I suppose that's all true, but still, I look around at people in high school, people my age, people older than me, people my parents' age, and people my grandparents' age and I think that the grand majority of them really suck. Old or young, they suck. I'm not so sure that I'd want to do the tough job of raising a kid (hopefully with someone who was willing to make it with me) in a world full of as much bullshit and batshit-insanity as there is. I bet raising kids was tough enough when a family only saw stupid people maybe three or four times a year.

How hard is it to keep the stupidity from sticking to children now, since so many of the learn how to turn on a TV and pop a video tape (if the family still has a VCR) in before they can string a full sentence together? There are hundreds of channels and thousands of hours of inanity on TV, and I love me some inane TV but, unlike little kids and a growing part of the adult population of this world, I have a filter that keeps reminding that what I see on the TV, even the news, isn't all true. And it's not supposed to be all true, but can a little kid be expected to know that? How--in a world where a kid sees its parents spend so much time watching TV, using a computer, playing with a mobile phone, and treating those things as if those are what make up life--are children supposed to learn how to discern possible truth from probable lies?

(I'm not really trying to bash TV or computers. When I have television, I'm a real junkie. I like watching the fictionalized lives of fictional people in their fictional worlds in the same way I prefer to read fiction to non-fiction. I think, though, that I'm pretty good at remember than the things I watch and read aren't real, even if they claim to be based on real life events.)

It seems really silly spending this much time thinking about something like this. Especially since I think I did this sort of thing a few years ago here (although I couldn't find it). There's really no reason for me to be concerned about this because without someone to fornicate with on a semi-regular basis the possibilities of having a kid is (unless some of the things I've seen on TV are true) impossible.

Still, if asked if I want to have kids, I think I'll be answering, "Probably not."

5 comments:

Anonymous said...

Will you ever explain 'solstice' vs. 'equinox' to the deserving person?

Jazz said...

Don't have 'em, never really wanted 'em. I'm the cool "aunt" every kid loves and that quite enough for me.

Don't worry about it, eventually you'll sort it out.

ticknart said...

AE, I tried explaining that to her last fall and last spring and she insisted I was wrong both times, so I didn't even want to try this time.

Jazz, Either I'll sort it out, or I'll be so old I'm not interested in sex. How old was Tony Randall when his last kid was born, though? 70-something? Thats a long time if things don't get sorted out.

heels said...

I applaud people who realize that they don't really need to have children. Children are not for everybody, and that's okay. I'm a big believer in negative population growth. Sadly, the people who really think about it and decide to not have kids are the smart ones who probably should be carrying on the human race.

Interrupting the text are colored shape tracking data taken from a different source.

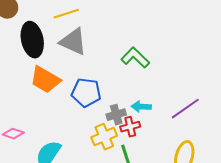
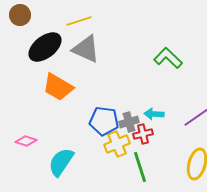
black ellipse: (32, 40) -> (45, 47), turned 64
green L-shape: (135, 58) -> (168, 58), moved
blue pentagon: (86, 93) -> (104, 121), moved

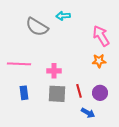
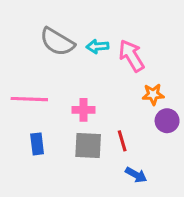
cyan arrow: (63, 16) -> (97, 46), moved
pink arrow: (101, 36) -> (131, 56), moved
purple circle: (100, 93) -> (167, 121), moved

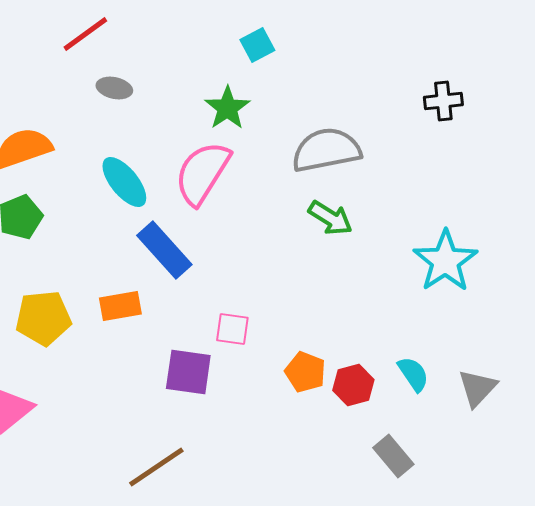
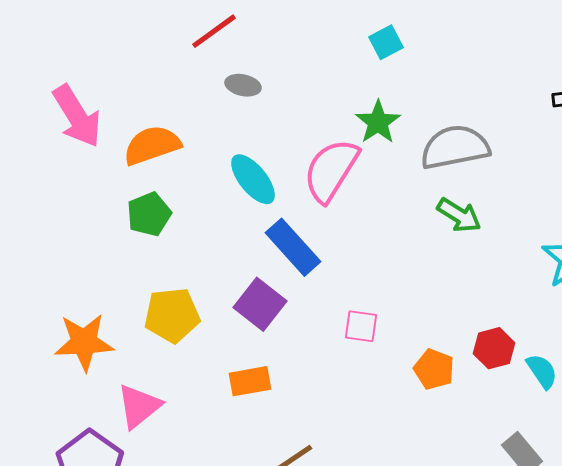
green star: (227, 108) -> (378, 122), moved
orange rectangle: (120, 306) -> (250, 381), moved
purple square: (188, 372) -> (260, 304), moved, turned 30
red hexagon: (353, 385) -> (494, 348), moved

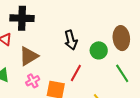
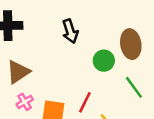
black arrow: (71, 40) -> (70, 31), moved
red line: (76, 73) -> (85, 102), moved

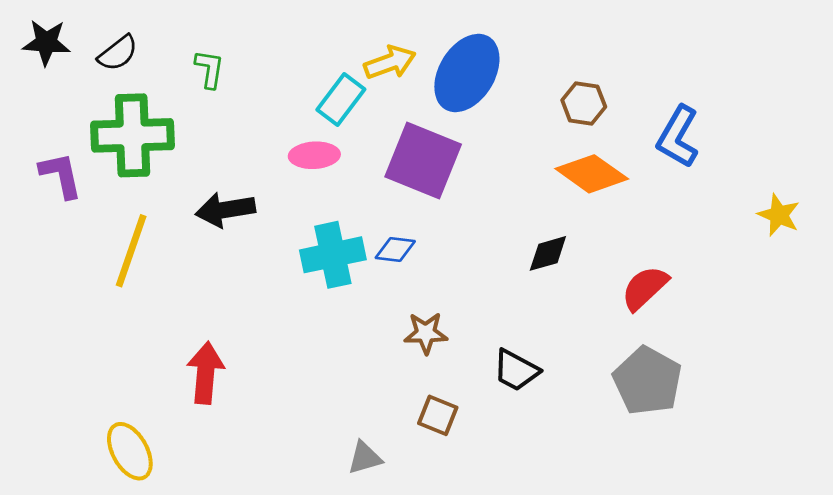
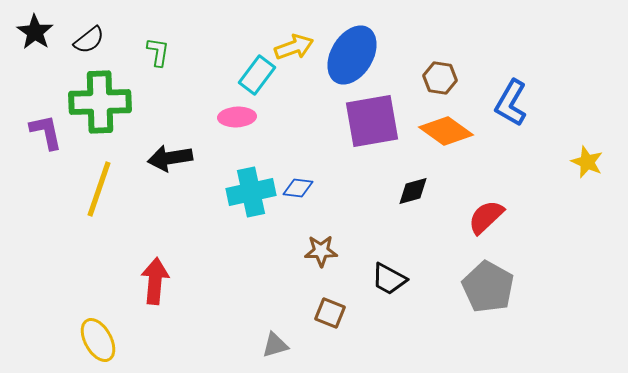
black star: (46, 42) -> (35, 32), turned 30
purple square: (423, 161) -> (372, 121), moved, turned -32

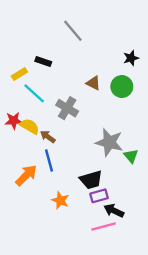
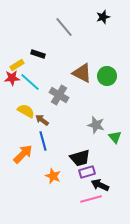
black star: (131, 58) -> (103, 17), moved
brown triangle: (93, 83) -> (82, 73), size x1.5
red star: (14, 121) -> (12, 78), moved
gray star: (109, 142) -> (96, 125), size x0.7

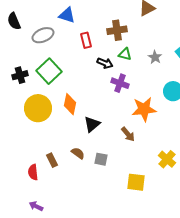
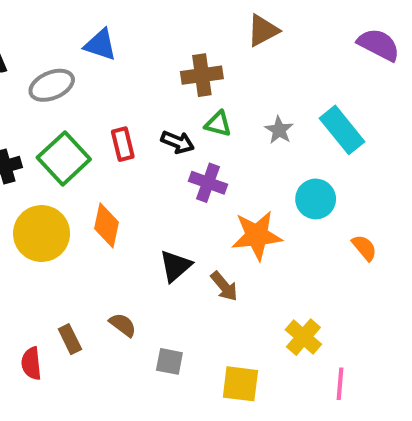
red rectangle: (86, 40) -> (123, 144), moved
black triangle: (92, 124) -> (176, 266), moved
gray square: (101, 159) -> (169, 361), moved

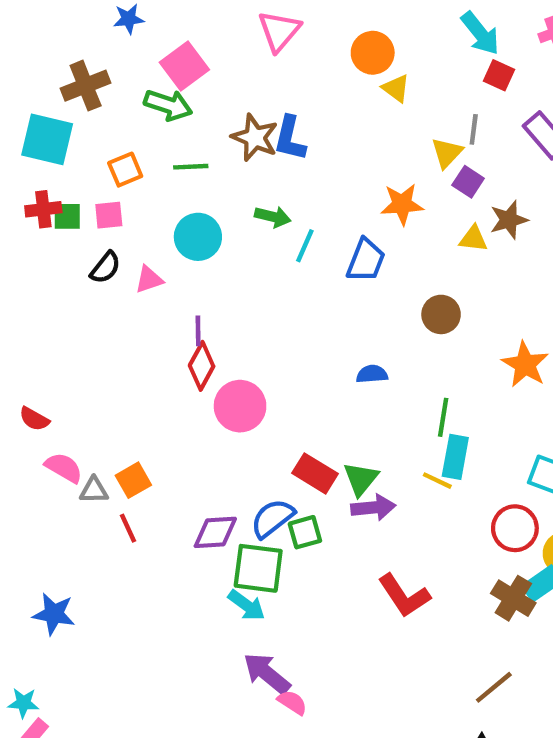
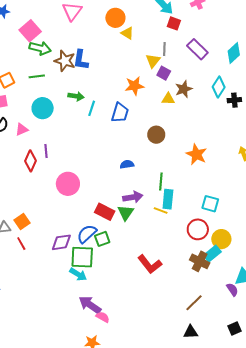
green arrow: (168, 105) -> (40, 48), moved
red diamond: (202, 366) -> (31, 161), moved
purple arrow: (373, 508) -> (133, 197), moved

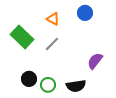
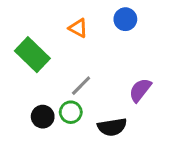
gray line: (52, 44) -> (81, 86), moved
green circle: (48, 85) -> (71, 112), moved

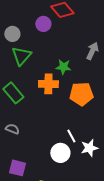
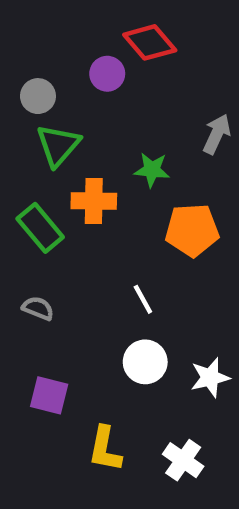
orange cross: (48, 84) -> (94, 201), moved
white line: (71, 136) -> (143, 299), moved
white star: (89, 148) -> (210, 378), moved

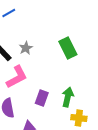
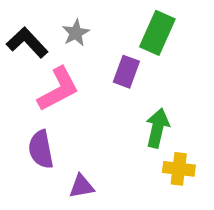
green rectangle: (68, 48) -> (157, 33), turned 50
purple rectangle: (42, 98) -> (126, 72), moved

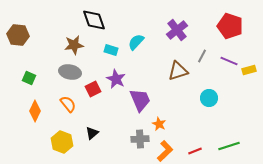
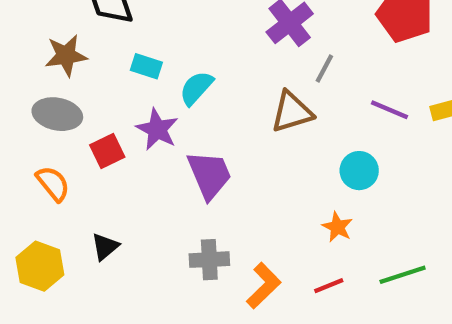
cyan semicircle: (136, 42) -> (196, 88), moved
gray line: (202, 56) -> (324, 68), moved
purple line: (229, 61) -> (390, 110), moved
orange star: (159, 124) -> (337, 227), moved

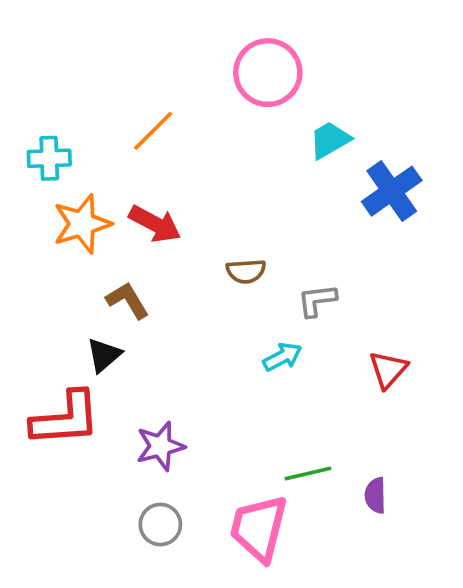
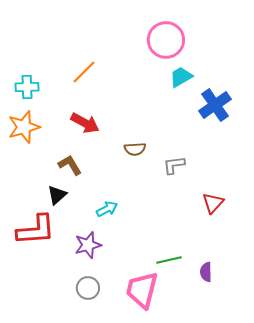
pink circle: (268, 73) -> (166, 40), moved
orange star: (82, 224) -> (24, 127), moved
cyan arrow: (282, 357) -> (107, 209), moved

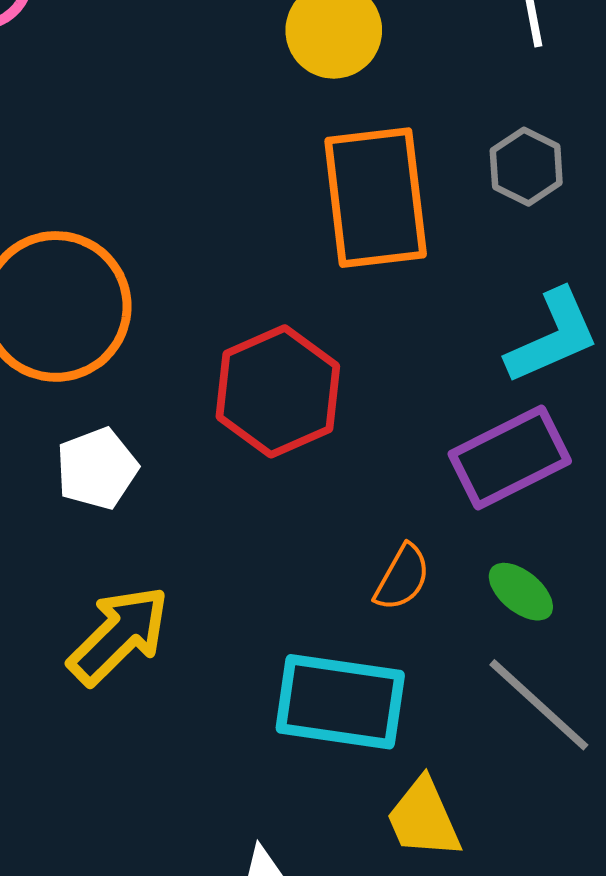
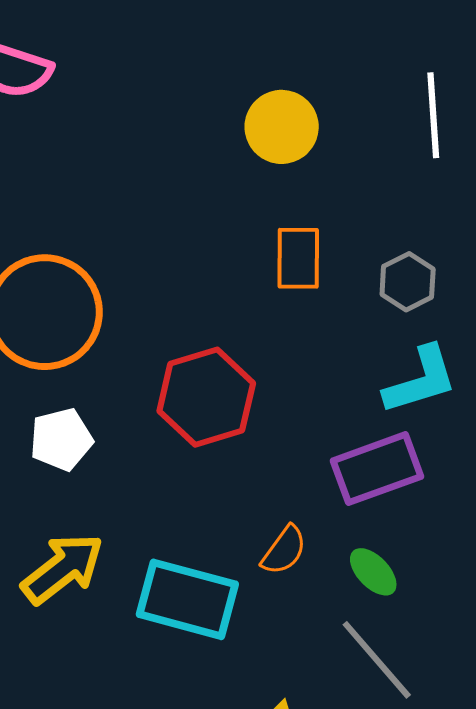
gray hexagon: (526, 167) -> (408, 282), moved
orange rectangle: (376, 198) -> (298, 258), size x0.6
cyan rectangle: (340, 702) -> (187, 599), moved

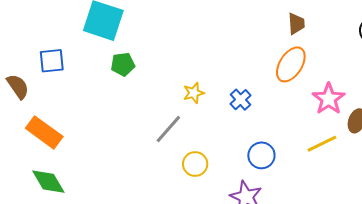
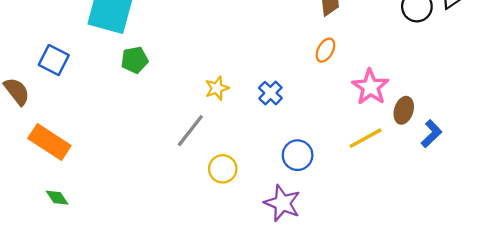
blue square: (52, 61) -> (54, 60), turned 36
orange ellipse: (291, 64) -> (325, 50), size x0.6
green diamond: (48, 182) -> (57, 198), size x0.6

I love having Cole, no matter what bad parts come along. Even the bad parts aren't that bad because I get to experience them with him. There is nothing in the world like having children, and being an aunt or uncle doesn't even come close (though that's great in its own way!). I would never do it differently. It's fantastic in a way that non-parents can never understand.

But I also totally understand why people choose not to. Your opinion my change once you do find a partner, especially if that partner is hoping to have kids. I know that John could have gone his whole life without, but because I wanted one so badly, we made the decision to have Cole and we've both felt it was the best decision. There are so many wonderful moments that can never be described- those precious looks he gives us, the cute exclamations... I just can't even begin.

I do hope that you get a chance to make this decision for real, no matter what you ultimately decide.

ticknart said...

Heels, Thanks.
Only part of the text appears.